In the 1980s, the first observed incidents occurred of coral reefs turning white over extended areas. Scientist Ove Hoegh-Guldberg discovered the cause. Corals are animals related to jellyfish and anemones. Their polyps take food from the water but they also depend on symbiotic algae which provide them with an additional food source through photosynthesis. Under heat stress, corals expel these algae, leaving their tissue a ghostly white. Without their algae, corals slowly starve, and may die. By the time of the first global bleaching event in 1998, Hoegh-Guldberg was able to predict that as early as the 2020s some reefs could be bleaching six or more times a decade - far too frequent to give them time to recover. The scientist was branded an ‘alarmist’. But in 2018 a landmark review by the Intergovernmental Panel on Climate Change (IPCC) found that if the earth warmed by 1.5C above pre-industrial levels this “will result in the further loss of 90% of reef-building corals compared to today”.  

In March 2023, global sea surface temperatures started breaking records, and have stayed that way since. The warming impact of El Niño has further exacerbated the heating caused by fossil fuel burning. These extreme ocean temperatures have led to what is believed to be the worst planet-wide coral bleaching event ever. This is the fourth global bleaching event on record and the second in the last 10 years. A global bleaching event is declared when at least 12% of corals in each of the main ocean basins - Pacific, Atlantic and Indian - experience bleaching-level heat stress within a 12-month period.

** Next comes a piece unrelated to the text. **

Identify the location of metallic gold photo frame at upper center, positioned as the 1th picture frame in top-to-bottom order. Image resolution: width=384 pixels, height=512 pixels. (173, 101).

Climate focus: Wildfires and megadrought in Chile

In the past days, wildfires have ravaged central Chile with a death toll of at least 131, and more than 300 people still missing at the time of writing. These fires are the most deadly, but not the first in recent years - six of the most destructive fire seasons on record in Chile have occurred in the past decade. Particularly notable are 2017 and February 2023 when fierce fires raged across the country killing dozens, injuring thousands, and leaving many people homeless. 

The fires come on the back of an extreme heatwave. Chile’s capital Santiago reached 37.3C on 31 January, the country’s third-highest recorded temperature in more than a century. This heatwave has affected large parts of the continent

On top of the long-term global heating trend, temperatures have been pushed even higher by El Niño. This summer heatwave was preceded by an extraordinary winter heatwave across much of South America. In August 2023, temperatures in the Chilean Andes rose as high as 38.9C in mid winter. 

The long-term trend is just as worrying. For over a decade, Chile has been grappling with a megadrought. This is a crisis of climatic change and lack of rainfall, but also a social and economic crisis of water management. Huge amounts of water are consumed by monoculture tree plantations to the south of Santiago and the avocado orchards in the north. Meanwhile the glaciers of the Andes continue to shrink. In 2022, water rationing was introduced in the capital, Santiago, the capital.